• [Task description] Reproduce, exactly and only, the lines of the data that follows from the one containing "Colección Master" down to the one containing "für einen Vortrag", without pictures.

━━━━━ Task inputs

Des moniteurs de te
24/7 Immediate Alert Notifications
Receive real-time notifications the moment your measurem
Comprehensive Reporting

━━━━━━━━━━
━━━━━ Task inputs

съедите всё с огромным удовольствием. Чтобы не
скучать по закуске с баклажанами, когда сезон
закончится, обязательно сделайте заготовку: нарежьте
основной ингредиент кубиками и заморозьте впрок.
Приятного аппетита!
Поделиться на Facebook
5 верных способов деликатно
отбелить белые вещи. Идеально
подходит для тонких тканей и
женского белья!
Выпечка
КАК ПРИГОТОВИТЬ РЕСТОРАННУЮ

━━━━━━━━━━
━━━━━ Task inputs

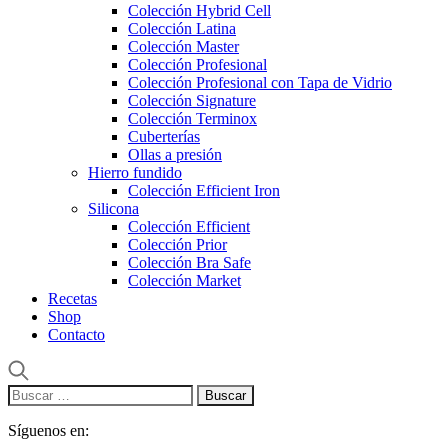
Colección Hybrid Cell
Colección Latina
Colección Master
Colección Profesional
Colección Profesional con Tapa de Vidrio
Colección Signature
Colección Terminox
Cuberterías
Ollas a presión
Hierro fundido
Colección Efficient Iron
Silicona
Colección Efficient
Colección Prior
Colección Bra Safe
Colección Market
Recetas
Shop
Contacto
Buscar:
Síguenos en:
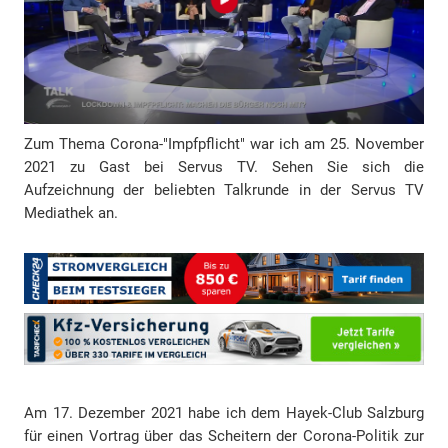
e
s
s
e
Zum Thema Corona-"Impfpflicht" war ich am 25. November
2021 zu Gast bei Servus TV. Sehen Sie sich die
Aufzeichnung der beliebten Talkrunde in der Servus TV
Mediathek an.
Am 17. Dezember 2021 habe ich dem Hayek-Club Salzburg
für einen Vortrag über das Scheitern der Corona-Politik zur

━━━━━━━━━━

• [Task answer]
Colección Master
Colección Profesional
Colección Profesional con Tapa de Vidrio
Colección Signature
Colección Terminox
Cuberterías
Ollas a presión
Hierro fundido
Colección Efficient Iron
Silicona
Colección Efficient
Colección Prior
Colección Bra Safe
Colección Market
Recetas
Shop
Contacto
Buscar:
Síguenos en:
e
s
s
e
Zum Thema Corona-"Impfpflicht" war ich am 25. November
2021 zu Gast bei Servus TV. Sehen Sie sich die
Aufzeichnung der beliebten Talkrunde in der Servus TV
Mediathek an.
Am 17. Dezember 2021 habe ich dem Hayek-Club Salzburg
für einen Vortrag über das Scheitern der Corona-Politik zur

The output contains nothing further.